While this version of Total Recall follows the same basic principal of the original, there is no Mars - which alters the plot line in a huge manner and allows it to be a movie on its own. The rest of the basic concept stands Douglas Quaid is bored laborer with a beautiful wife doesn’t feel fulfilled and he decides to go to the somewhat shady Rekall, a business that implants vivid, life-like memories into your brain so you get the experience of a lifetime without the expense, stress or any of the downsides. Quaid opts for the spy experience, and things go awry just as he’s hooked into the rekall machine and the technician realizes something - Quaid has already been implanted with something from rekall. Quaid’s life quickly goes down the rabbit hole as he is pursued by a police force going all out to take him in and he discovers something he has no memory of - until a few weeks earlier he was a spy.

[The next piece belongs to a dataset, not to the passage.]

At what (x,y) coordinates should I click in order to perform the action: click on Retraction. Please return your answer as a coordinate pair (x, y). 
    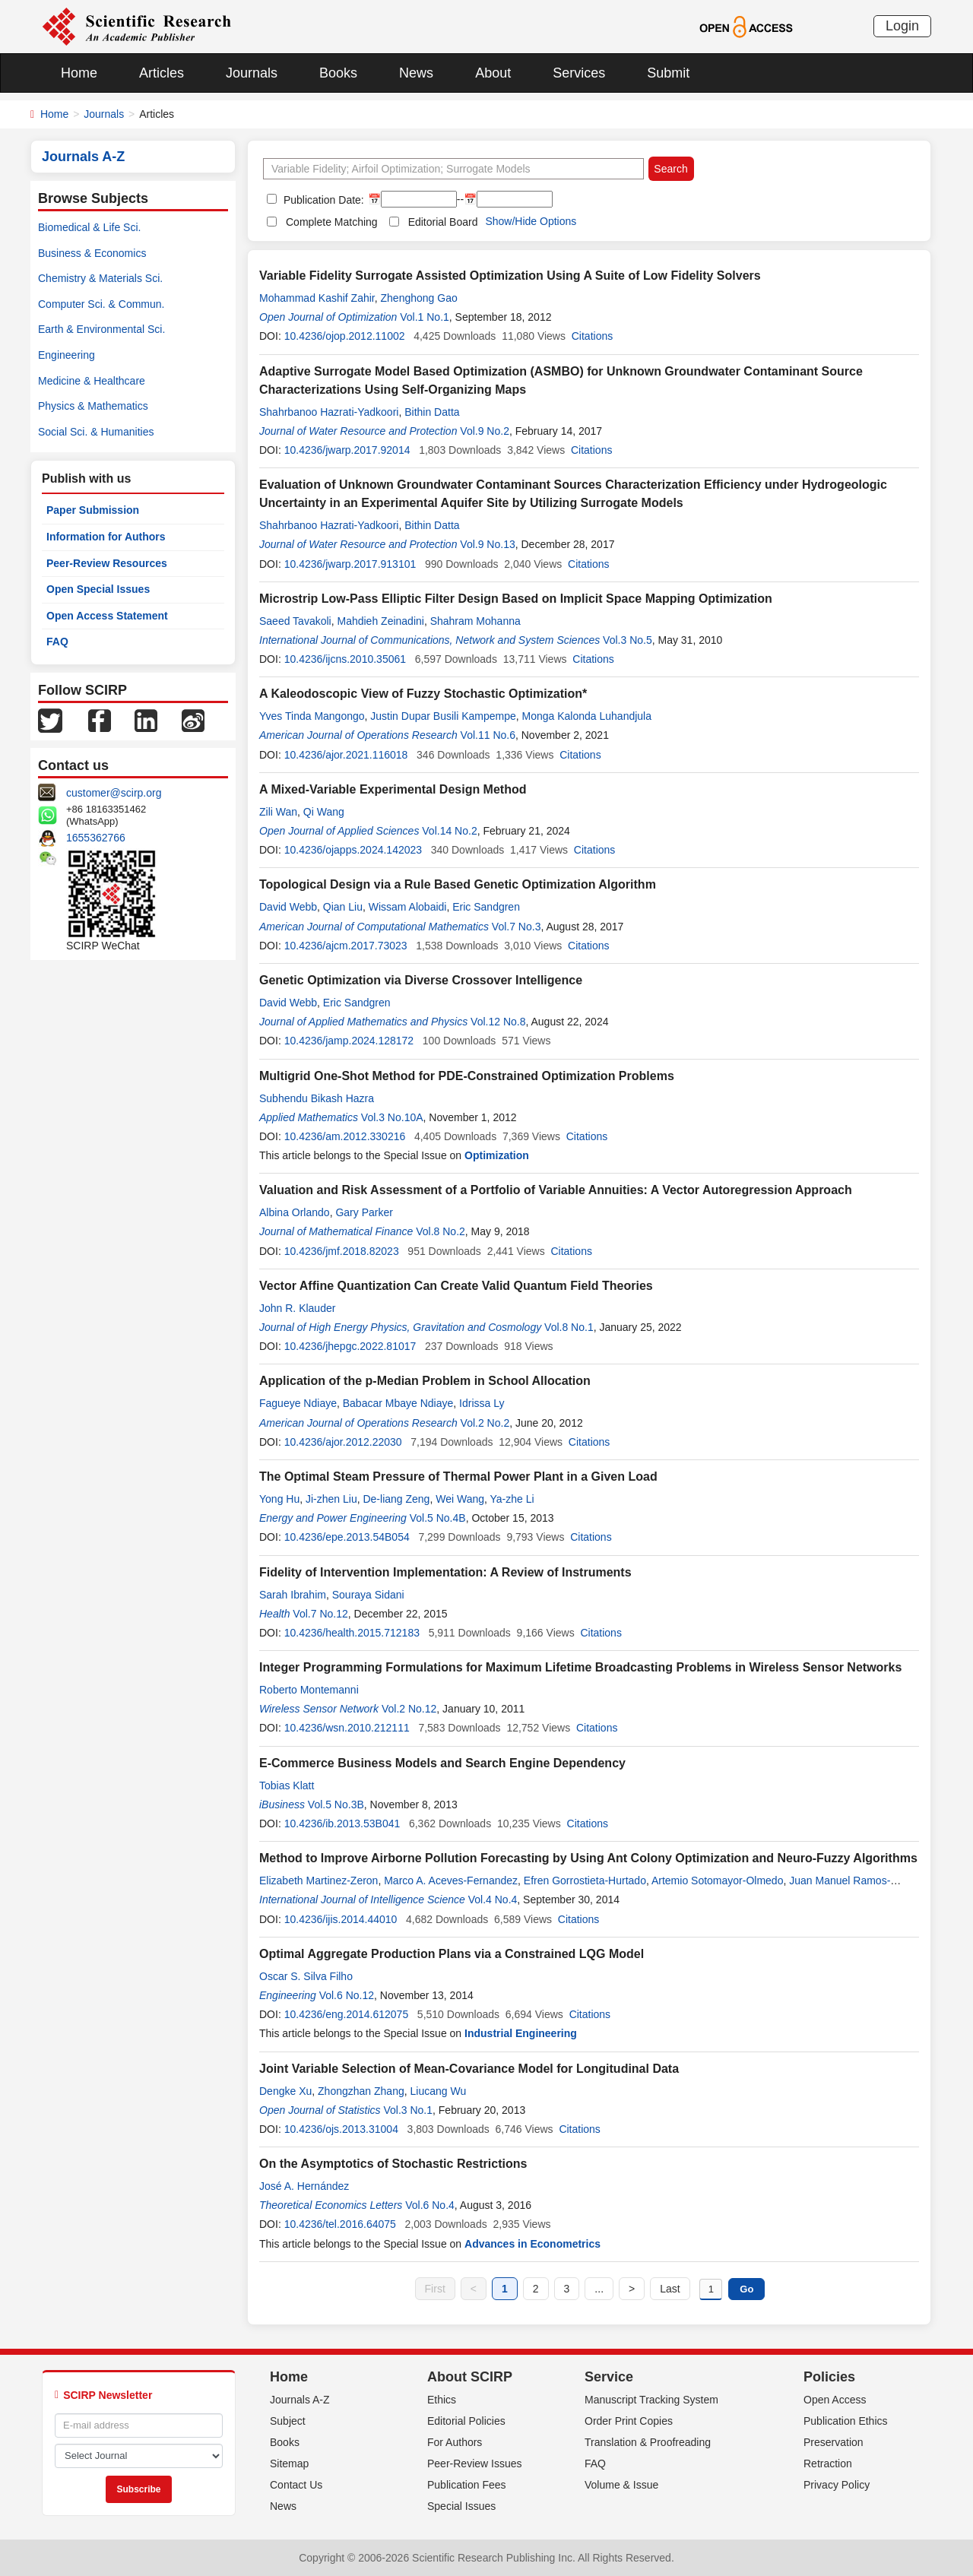     Looking at the image, I should click on (827, 2463).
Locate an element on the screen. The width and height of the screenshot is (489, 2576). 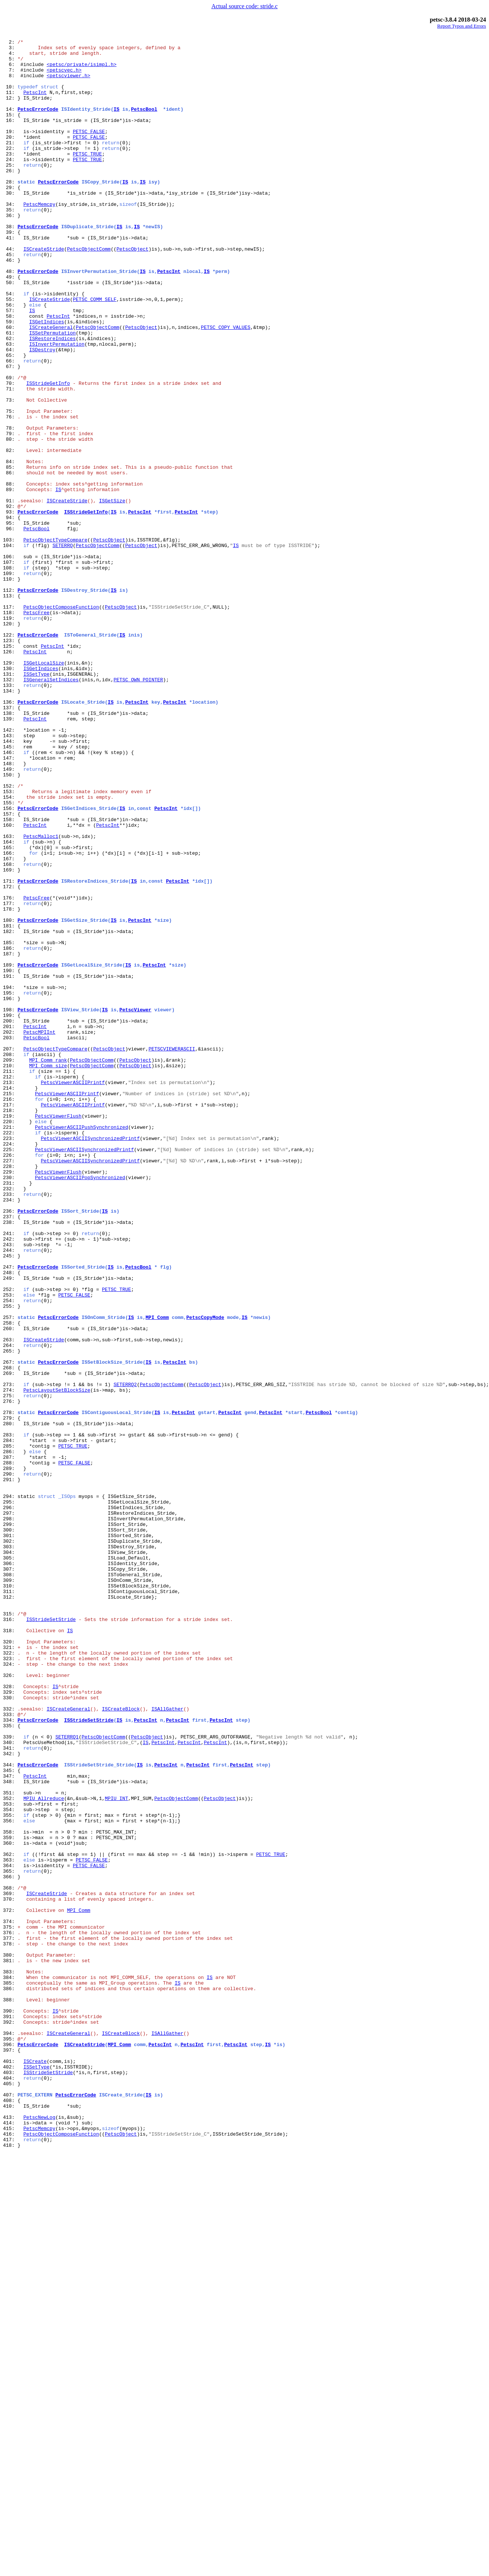 370: is located at coordinates (10, 2272).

His wife, his home, his life are all a lie.
The hands down best part of this film is Colin Farrell. As Douglas Quaid he blends together the elements of the everyman with just enough lethality that everything could be true. Mr. Farrell is a natural for action and plays the character in a way that no one could ever compare his Douglas Quaid to Arnold’s.

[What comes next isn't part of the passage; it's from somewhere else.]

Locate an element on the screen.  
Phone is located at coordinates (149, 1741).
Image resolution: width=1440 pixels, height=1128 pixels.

I did really enjoy this film for what it was, a fun, hyper, adrenalized, science-fiction action film. However, this is the first film in a long time that I’ve watched thinking that they sacrificed character development for action set-pieces. One could argue that this could be said about many action films, but this felt like it - character was never fully developed, but it felt like it was at one point, on the page or on the cutting room floor, and instead more chase sequences were added. These characters could have been deeper, and it felt like they almost were.